Problem statement: Transcribe the entries below with complete accuracy, excluding the pictures.

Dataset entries
* * * * *

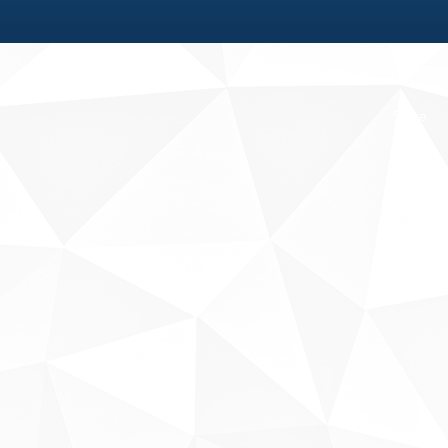
Fale conosco
Sobre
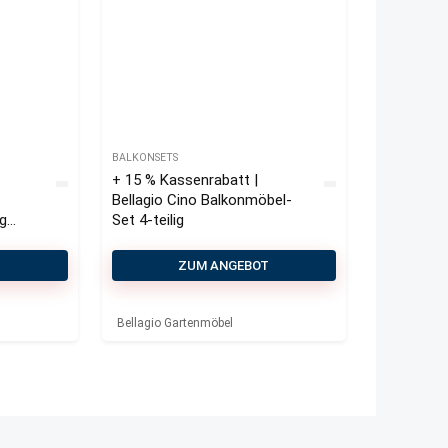
BALKONSETS
+ 15 % Kassenrabatt |
Bellagio Cino Balkonmöbel-
ig
Set 4-teilig
T
ZUM ANGEBOT
Bellagio Gartenmöbel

* * * * *

Finished task:
Fale conosco
Sobre
BALKONSETS
+ 15 % Kassenrabatt |
Bellagio Cino Balkonmöbel-
ig
Set 4-teilig
T
ZUM ANGEBOT
Bellagio Gartenmöbel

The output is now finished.